We faced the same problem recently. It seems one solution is to set more job slots than the actual number of CPU. For your dual-core boxes you would have:

  * 2 slots of type 1, with type 1: cpus=1, ram=50%
  * 1 additional slot of type 2, with type 2: cpus=2, ram=100%

To make this possible you have to "lie" to Condor and to add the following attributes in your local configuration file:

  * NUM_CPUS=4
  * MEMORY=2*ActualMemory

Then you have to specify that a job should not start on a type1 slot if a type 2 slot is in use and vice versa.

Finally you can tag your multi-threaded jobs to run on type 2 slots. Ordinary jobs should run on type 1 slots as a default.

A good summary about what has been done on that- with interesting links as well- is here:

Hope this helps,

We have a small cluster of dual processor nodes. We want to be able
to submit jobs which contain a multi-threaded code through Condor.

Ideally, we want the job to claim both processors on the node - if we
use slots then the allocate can claim two slots on different nodes.

Is there anyway to specify this in the parallel job submission file
so that both 'slots' on the same node are claimed correctly?


Right now there's no way to accomplish this without preemption (or
suspension). That is, you can't have Condor hold a slot free while the
other slot is running a non-parallel job so a parallel job in the queue
gets the whole machine.

What you can do is set up a machine so when a job tagged as being
"parallel" wants the machine it a) always runs in slot 1; and b) always
preempts the running job in slot2; and c) always sets the START
expression for slot2 to false when it's on the machine.

It's not an ideal solution but it's the only way to achieve this right
now. You could use suspension if you're not on Windows instead of
preemption for the job in slot2 which makes things a little better. Or
checkpointing so you don't loose forward progress from the job in slot2.
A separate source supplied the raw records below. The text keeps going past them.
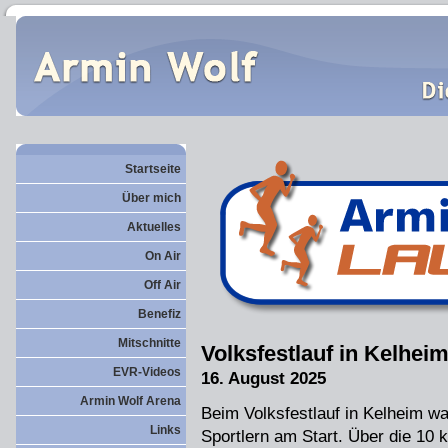
Startseite
Über mich
Aktuelles
On Air
Off Air
Benefiz
Mitschnitte
Volksfestlauf in Kelhei
EVR-Videos
16. August 2025
Armin Wolf Arena
Beim Volksfestlauf in Kelheim war
Links
Sportlern am Start. Über die 10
If you search the archives you'll find a thread about setting up
complicated inter-slot start expressions that have jobs suspending and
preempting jobs in other slots. I can't remember the title now. Sorry.
:( Maybe one of the Condor guys can jump in with a pointer to the
complicated setup. It was a university who was doing it, they gave a
talk at Condor Week a few years ago about it.

- Ian